蜜柑と棗は最初、犬猿の仲としてお互い「気に入らないヤツ」「嫌い!」と思い合う関係から始まります。でも、世界を愛し、前向きに未来を切り拓く蜜柑に触れるうち、棗は蜜柑に対して安らぎやあたたかさをおぼえるようになり、そして好きだと自覚していきます。冷静に考えると11歳の子供の恋愛感情がこんなに複雑で強い想いを持つのか…?と思うところがありますが、彼らは物語になるべくしてなった人たち。私とは経験してきたことも違えば環境も違います。彼らの背負っているもの、経験してきたことを考えると、命をかけてでも守りたい相手だという想いを持つのはおかしくないかも、と思えました。まっすぐで周りを照らす明るさを持っている蜜柑だからこそ棗の心も照らせたんだろうな。実際に作品の中で棗は何度も自分の命をかけて蜜柑を守ろうとする場面があります。暗く深い闇にとらわれていた棗の心に差した光である蜜柑の存在は、彼を「生きたい」と強く思わせるほど大きくなっていったのでしょう。

好きな女が 同じ闇に落ちていくのを目の前にして
ぐだぐだ未来の事 説教かまされたところで
何も頭に入ってきやしねーんだよ
お前らが押し付ける未来なんて くそくらえだ

ーー『学園アリス』17巻

前回の記事でも書きましたが、子供だからこそできる無鉄砲な行動。棗も蜜柑を守るために無茶な行動に出ます。でも、そこに彼らの生命力の強さというか、未来を切り拓く力を感じて引き込まれるんですよね。みんなの前で啖呵をきる棗がかっこいいシーンです。いやー棗、本当にかっこいい。

……この手を
お前を連れ出したこの手を…
最後まで他の誰かに渡さないですむくらい
俺に力があったら…………
…今すぐ 大人になりたい
このまま ずっとお前を連れて逃げれるくらい…

ーー『学園アリス』17巻

同い年の周りの子よりも闇を経験して大人びている棗が、自分が子供であることを実感するセリフ。このまま連れ出せたらいいのに、今の自分ひとりではできないとどうしようもなく実感する苦しさ。それでも、最愛の人を誰かに託してでも命を繋ぎ、未来へ繋ぐという強い気持ちにどこか勇気をもらって励まされました。棗はこの想いを胸に生きる決意をしたのでしょうか。つらい。つらいけど、このシーンを経たことで棗と蜜柑の運命の糸はさらに固く繋がれた気がします。

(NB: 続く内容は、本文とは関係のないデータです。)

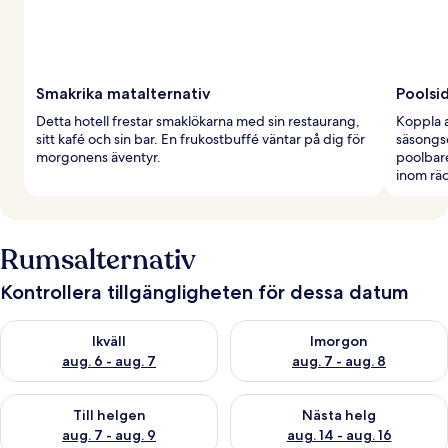
Smakrika matalternativ
Poolsi
Detta hotell frestar smaklökarna med sin restaurang,
Koppla a
sitt kafé och sin bar. En frukostbuffé väntar på dig för
säsongs
morgonens äventyr.
poolbaren
inom räc
Rumsalternativ
Kontrollera tillgängligheten för dessa datum
Kontrollera tillgängligheten för ikväll aug. 6 - aug. 7
Kontrollera tillgängligheten f
Ikväll
Imorgon
aug. 6 - aug. 7
aug. 7 - aug. 8
Kontrollera tillgängligheten för den här helgen aug. 7 - aug. 9
Kontrollera tillgängligheten fö
Till helgen
Nästa helg
aug. 7 - aug. 9
aug. 14 - aug. 16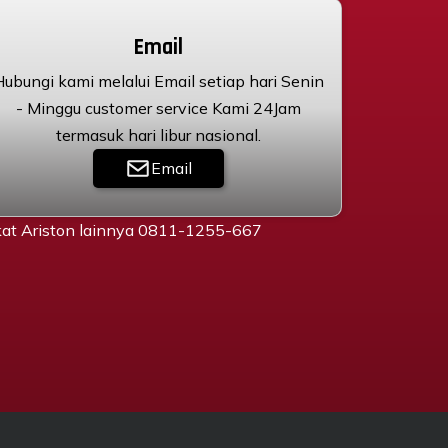
Email
Hubungi kami melalui Email setiap hari Senin
- Minggu customer service Kami 24Jam
termasuk hari libur nasional.
Email
gkat Ariston lainnya 0811-1255-667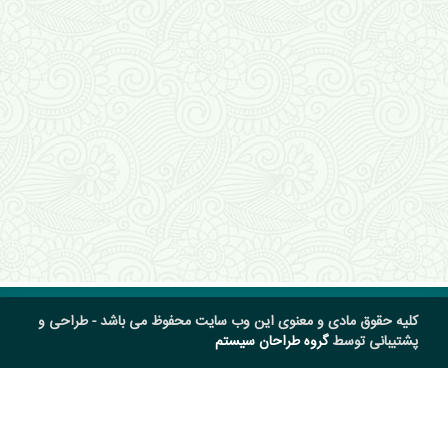
کلیه حقوق مادی و معنوی این وب سایت محفوظ می باشد - طراحی و
پشتیبانی توسط
گروه طراحان سیستم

面白いなと思ったのが、棗は蜜柑への恋心を自覚してからは「キスしたい」と考えたり、抱き締めたりするところ。蜜柑にも積極的に気持ちを伝えています。自分を捧げる無償の愛ではなく、本能に忠実でまっすぐな想いとして描かれているところに棗の人間らしさを感じてきゅんときました。キスしたいという感情ってそんなに自然に湧いてくるものなの…?という疑問は感じつつ、それが一般的な恋愛感情なのかも。

蜜柑と流架・流架と棗

棗よりも先に蜜柑への光を感じて、ほんのりと「好きな人」になっていった流架。流架は優しすぎるほど優しい人だから、大好きな棗と大好きな蜜柑のために、最終的に棗に蜜柑を譲る選択をします。それでも溢れてしまう、「自分を見てほしい」「自分が蜜柑を守れたらいいのに」という純粋な想い。終盤ではこれから記憶をなくす蜜柑に対して「今度会った時は俺を好きになって」と伝えます。棗と蜜柑、二人とも大好きな存在だから二人に幸せになってほしいけど、自分の気持ちも無視できない。どうしても溢れてしまう蜜柑への想い。その複雑な想いが人間らしくて子供らしくて、そこが流架の魅力だなあと感じました。流架にも幸せになってほしいと思うけど、蜜柑と棗、大好きな人たちが笑顔で一緒にいられることも流架の幸せなのかもしれないですね。

蜜柑と蛍

蜜柑と蛍は親友で、ずっと一緒の存在。つらいときも楽しいときも蜜柑と蛍は隣同士です。そんな二人の関係はまさしくソウルメイトと言えるのではないでしょうか。実際、31巻(最終巻)でも蜜柑は蛍に関する記憶をなくしながらも、彼女の名前を聞くだけで「魂の半分、失っていたことに気付いたような気持ち」と言っています。この『学園アリス』の物語も、アリス(能力者)として学園へ行ってしまった蛍を追いかけて蜜柑がアリス学園へ入学するところから始まります。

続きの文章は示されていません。